The work by Blum and his colleagues suggests that if these two trends unfold as expected, conditions will favor increased production of methylmercury by microbes known as anaerobic bacteria, which will increase the threat to the North Pacific fisheries, the world’s most important source of seafood.

“The implication is that predictions for increased mercury in deeper water will result in higher levels in fish,” said Blum, a professor in the Department of Earth and Environmental Sciences.

In their study, the researchers analyzed tissue samples from nine species of marine fish that feed at different depths in a region near Hawaii called the North Pacific Subtropical Gyre. The work combined biogeochemistry with direct marine ecology observations.
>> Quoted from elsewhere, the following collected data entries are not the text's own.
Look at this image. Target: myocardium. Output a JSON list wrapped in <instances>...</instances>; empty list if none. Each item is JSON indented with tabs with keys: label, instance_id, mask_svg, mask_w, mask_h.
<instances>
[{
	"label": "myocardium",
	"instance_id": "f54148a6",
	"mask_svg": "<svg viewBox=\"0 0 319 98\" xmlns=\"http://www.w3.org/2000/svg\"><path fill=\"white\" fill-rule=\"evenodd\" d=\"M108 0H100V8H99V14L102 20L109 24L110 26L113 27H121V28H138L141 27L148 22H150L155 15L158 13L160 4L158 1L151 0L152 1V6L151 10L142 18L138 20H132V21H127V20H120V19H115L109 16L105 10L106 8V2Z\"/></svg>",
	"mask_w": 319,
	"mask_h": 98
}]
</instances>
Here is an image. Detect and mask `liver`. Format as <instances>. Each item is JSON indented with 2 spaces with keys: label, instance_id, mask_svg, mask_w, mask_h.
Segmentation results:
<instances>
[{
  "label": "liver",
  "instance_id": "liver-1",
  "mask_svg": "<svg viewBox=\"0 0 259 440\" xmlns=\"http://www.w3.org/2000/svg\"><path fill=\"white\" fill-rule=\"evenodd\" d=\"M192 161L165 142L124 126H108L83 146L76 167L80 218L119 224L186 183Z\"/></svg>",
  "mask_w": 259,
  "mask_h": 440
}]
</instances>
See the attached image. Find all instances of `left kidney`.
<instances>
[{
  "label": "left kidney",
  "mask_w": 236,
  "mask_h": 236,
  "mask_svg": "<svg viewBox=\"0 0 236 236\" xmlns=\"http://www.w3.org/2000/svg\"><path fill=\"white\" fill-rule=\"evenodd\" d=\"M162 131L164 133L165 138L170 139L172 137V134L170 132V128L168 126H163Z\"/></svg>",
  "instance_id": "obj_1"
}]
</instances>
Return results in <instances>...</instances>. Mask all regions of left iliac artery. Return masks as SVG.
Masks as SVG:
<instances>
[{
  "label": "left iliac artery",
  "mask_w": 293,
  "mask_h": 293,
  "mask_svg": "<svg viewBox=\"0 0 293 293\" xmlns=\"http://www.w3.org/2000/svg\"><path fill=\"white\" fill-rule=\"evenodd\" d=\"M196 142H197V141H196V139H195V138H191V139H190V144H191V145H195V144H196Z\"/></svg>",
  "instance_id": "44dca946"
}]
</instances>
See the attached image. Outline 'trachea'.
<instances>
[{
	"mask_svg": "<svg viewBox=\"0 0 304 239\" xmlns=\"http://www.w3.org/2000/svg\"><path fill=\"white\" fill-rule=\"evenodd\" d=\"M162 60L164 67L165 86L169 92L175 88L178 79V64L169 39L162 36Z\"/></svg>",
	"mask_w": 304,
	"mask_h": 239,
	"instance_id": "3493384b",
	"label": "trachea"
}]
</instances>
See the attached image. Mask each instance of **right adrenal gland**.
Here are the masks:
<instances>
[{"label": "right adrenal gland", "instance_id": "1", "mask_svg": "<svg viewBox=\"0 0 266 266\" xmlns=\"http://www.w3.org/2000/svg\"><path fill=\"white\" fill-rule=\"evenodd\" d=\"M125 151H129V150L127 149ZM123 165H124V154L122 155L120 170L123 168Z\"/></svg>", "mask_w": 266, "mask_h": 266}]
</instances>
Blum led the effort to very precisely measure the ratios of the stable isotopes of mercury, relying on techniques his lab has developed to take advantage of a natural phenomenon called isotopic fractionation. Popp led the Hawaii group that sampled fish at various depths, measured the total amount of mercury in their muscle tissues, and determined their position in the marine food web.
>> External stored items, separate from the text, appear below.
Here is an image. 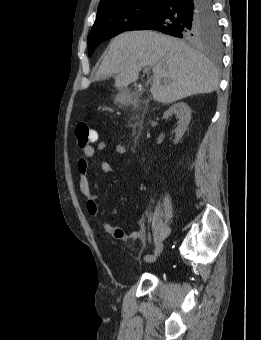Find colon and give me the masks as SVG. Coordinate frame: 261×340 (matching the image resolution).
Here are the masks:
<instances>
[{
    "label": "colon",
    "instance_id": "1",
    "mask_svg": "<svg viewBox=\"0 0 261 340\" xmlns=\"http://www.w3.org/2000/svg\"><path fill=\"white\" fill-rule=\"evenodd\" d=\"M75 135L80 146H85L98 139V133L91 129L86 122H79L77 124Z\"/></svg>",
    "mask_w": 261,
    "mask_h": 340
}]
</instances>
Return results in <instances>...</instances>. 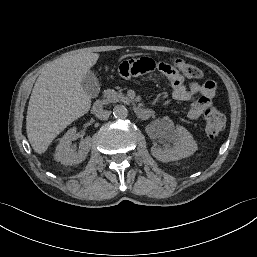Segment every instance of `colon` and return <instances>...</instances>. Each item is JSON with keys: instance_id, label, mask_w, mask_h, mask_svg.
<instances>
[{"instance_id": "1", "label": "colon", "mask_w": 257, "mask_h": 257, "mask_svg": "<svg viewBox=\"0 0 257 257\" xmlns=\"http://www.w3.org/2000/svg\"><path fill=\"white\" fill-rule=\"evenodd\" d=\"M171 65L173 68L179 69L185 75V79H196L202 76V72L200 69L181 59L173 61ZM224 126V116L219 110H217L216 108H210L206 111L205 129L207 135L210 138H216L223 131Z\"/></svg>"}]
</instances>
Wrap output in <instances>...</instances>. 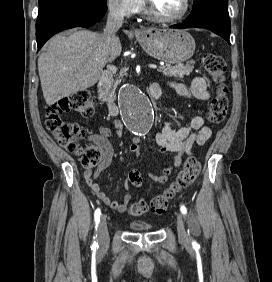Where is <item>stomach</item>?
<instances>
[{
  "label": "stomach",
  "mask_w": 272,
  "mask_h": 282,
  "mask_svg": "<svg viewBox=\"0 0 272 282\" xmlns=\"http://www.w3.org/2000/svg\"><path fill=\"white\" fill-rule=\"evenodd\" d=\"M135 35L150 56L168 64H180L190 59L196 47L193 37L185 30L147 28Z\"/></svg>",
  "instance_id": "1"
}]
</instances>
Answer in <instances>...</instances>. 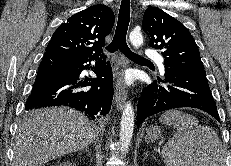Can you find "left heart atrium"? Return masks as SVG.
Instances as JSON below:
<instances>
[{
    "label": "left heart atrium",
    "instance_id": "obj_1",
    "mask_svg": "<svg viewBox=\"0 0 231 166\" xmlns=\"http://www.w3.org/2000/svg\"><path fill=\"white\" fill-rule=\"evenodd\" d=\"M126 80L130 81L131 80V76L130 75H126Z\"/></svg>",
    "mask_w": 231,
    "mask_h": 166
}]
</instances>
Together, the researchers showed how and where methylation occurs in the open ocean and explained the previously observed increases in the mercury concentration of predatory fish with depth. They found that while methylation occurs in well-lit near-surface waters, sunlight destroys up to 80 percent of the methylmercury formed there, through a process called photochemical degradation.

“The crystal-clear waters surrounding Hawaii and the unique information that we had about the depths at which our local fish feed allowed us to clearly identify both the photochemical degradation of methylmercury at surface levels and the microbial production of methylmercury from inorganic mercury in deeper waters,” said Popp, a University of Michigan graduate.

In addition, the isotopic composition of the mercury found in the fish tissues was “a nearly perfect match” with the chemical signature of mercury in the atmosphere known to travel long distances, far from pollution sources such as coal-burning power plants, Blum said.

That finding confirms an idea that was long-suspected but previously unsupported by hard evidence: “These results strongly support the hypothesis that long-range transport of mercury deposited to the ocean surface is ultimately what’s ending up in these fish,” Blum said.

The nine species of fish used in the study, listed from shallowest- to deepest-feeding, are flying fish, mahi-mahi, yellowfin tuna, skipjack tuna, moonfish (opah), bigeye tuna, swordfish, and two species of lantern fish.